◆ **What is being asked**
Copy every line of the data that contains the string "badge".

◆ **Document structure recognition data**
:::::
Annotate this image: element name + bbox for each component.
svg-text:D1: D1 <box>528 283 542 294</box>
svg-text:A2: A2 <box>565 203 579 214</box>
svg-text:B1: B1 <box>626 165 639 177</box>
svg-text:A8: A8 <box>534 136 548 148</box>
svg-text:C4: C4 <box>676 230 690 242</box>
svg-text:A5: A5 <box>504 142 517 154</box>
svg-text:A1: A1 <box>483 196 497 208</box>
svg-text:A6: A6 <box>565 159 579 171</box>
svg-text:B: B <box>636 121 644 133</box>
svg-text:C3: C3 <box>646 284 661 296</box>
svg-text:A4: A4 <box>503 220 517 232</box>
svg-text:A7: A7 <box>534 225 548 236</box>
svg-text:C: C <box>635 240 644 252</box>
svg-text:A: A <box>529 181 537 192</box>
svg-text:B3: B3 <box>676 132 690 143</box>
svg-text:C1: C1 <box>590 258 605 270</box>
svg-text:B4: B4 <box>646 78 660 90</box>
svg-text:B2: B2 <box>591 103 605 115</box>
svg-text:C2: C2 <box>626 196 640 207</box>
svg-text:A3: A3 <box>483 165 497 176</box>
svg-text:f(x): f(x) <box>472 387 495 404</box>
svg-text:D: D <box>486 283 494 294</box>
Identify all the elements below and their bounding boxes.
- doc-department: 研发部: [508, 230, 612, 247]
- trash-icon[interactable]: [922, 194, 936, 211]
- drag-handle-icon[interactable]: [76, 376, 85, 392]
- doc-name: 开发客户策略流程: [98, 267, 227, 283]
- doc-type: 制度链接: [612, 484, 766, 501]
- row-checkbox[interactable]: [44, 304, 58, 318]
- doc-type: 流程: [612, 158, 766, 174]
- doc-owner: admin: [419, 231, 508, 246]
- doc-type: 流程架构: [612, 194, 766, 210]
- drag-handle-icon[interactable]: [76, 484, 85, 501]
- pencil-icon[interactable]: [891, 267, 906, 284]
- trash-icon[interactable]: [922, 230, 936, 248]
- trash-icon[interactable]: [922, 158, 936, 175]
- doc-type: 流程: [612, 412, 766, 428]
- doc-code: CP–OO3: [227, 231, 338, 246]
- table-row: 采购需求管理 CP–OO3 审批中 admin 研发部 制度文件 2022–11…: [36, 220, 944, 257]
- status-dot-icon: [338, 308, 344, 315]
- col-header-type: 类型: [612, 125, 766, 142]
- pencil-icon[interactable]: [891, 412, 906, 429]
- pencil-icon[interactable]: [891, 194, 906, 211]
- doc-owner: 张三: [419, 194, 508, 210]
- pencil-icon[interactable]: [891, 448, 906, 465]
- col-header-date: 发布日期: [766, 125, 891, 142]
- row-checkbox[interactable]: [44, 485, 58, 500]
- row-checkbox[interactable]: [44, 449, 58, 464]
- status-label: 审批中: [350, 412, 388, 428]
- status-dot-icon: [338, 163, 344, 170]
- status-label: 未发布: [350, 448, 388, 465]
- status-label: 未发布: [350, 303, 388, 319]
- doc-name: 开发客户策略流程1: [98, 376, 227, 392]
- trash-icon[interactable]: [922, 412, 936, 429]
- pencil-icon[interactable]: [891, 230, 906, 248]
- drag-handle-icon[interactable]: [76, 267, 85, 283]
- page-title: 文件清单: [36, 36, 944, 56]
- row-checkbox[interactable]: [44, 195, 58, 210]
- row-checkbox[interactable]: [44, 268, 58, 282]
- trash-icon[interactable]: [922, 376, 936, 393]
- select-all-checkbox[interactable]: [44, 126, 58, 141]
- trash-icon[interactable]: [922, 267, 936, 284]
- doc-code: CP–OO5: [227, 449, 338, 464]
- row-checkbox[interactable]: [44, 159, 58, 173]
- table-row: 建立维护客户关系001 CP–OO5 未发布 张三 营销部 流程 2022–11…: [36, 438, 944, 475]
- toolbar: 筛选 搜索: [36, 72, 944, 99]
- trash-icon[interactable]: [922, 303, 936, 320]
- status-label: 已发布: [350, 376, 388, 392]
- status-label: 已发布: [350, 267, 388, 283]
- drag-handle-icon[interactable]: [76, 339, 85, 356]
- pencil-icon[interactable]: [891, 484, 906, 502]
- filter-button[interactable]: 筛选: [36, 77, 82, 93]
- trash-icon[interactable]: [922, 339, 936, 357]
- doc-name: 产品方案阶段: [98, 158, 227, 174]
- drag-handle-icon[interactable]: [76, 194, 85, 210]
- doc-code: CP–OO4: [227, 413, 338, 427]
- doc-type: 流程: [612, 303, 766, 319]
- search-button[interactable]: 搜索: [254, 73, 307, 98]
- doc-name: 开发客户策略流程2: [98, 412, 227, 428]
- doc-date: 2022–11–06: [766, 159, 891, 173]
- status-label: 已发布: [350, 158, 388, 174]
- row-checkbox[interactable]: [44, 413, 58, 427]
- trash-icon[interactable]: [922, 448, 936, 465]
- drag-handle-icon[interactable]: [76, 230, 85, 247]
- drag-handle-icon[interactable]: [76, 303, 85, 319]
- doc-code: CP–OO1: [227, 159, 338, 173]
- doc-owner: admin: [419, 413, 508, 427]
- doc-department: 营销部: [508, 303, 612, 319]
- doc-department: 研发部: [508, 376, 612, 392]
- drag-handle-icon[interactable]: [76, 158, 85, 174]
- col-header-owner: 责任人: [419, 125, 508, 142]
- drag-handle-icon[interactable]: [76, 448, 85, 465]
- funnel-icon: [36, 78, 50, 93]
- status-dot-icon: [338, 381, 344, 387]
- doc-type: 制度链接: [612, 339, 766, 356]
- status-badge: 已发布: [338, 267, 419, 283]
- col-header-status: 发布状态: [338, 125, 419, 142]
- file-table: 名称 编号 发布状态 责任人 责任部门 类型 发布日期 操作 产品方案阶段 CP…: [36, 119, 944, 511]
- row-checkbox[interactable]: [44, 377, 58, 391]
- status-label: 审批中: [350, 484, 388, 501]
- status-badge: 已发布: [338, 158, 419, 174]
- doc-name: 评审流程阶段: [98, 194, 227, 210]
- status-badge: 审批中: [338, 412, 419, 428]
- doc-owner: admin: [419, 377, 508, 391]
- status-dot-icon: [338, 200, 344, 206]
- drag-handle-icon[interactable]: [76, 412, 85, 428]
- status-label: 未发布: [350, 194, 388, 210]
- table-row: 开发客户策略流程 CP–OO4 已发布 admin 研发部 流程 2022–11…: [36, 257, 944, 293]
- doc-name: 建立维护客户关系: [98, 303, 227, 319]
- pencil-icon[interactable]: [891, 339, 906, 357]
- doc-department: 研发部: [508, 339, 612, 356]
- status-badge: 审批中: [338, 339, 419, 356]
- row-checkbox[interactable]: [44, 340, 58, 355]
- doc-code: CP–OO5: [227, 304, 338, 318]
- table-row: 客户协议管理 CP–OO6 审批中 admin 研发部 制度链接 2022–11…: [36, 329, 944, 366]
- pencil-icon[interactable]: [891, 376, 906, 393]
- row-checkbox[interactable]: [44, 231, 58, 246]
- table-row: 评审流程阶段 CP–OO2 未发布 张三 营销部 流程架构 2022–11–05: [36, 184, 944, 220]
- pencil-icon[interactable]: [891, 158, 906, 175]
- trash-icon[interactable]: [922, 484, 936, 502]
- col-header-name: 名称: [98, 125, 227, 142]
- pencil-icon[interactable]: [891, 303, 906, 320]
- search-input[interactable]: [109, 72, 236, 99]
:::::
◆ **Exercise solution**
- status-badge: 已发布: [338, 267, 419, 283]
- status-badge: 已发布: [338, 158, 419, 174]
- status-badge: 审批中: [338, 412, 419, 428]
- status-badge: 审批中: [338, 339, 419, 356]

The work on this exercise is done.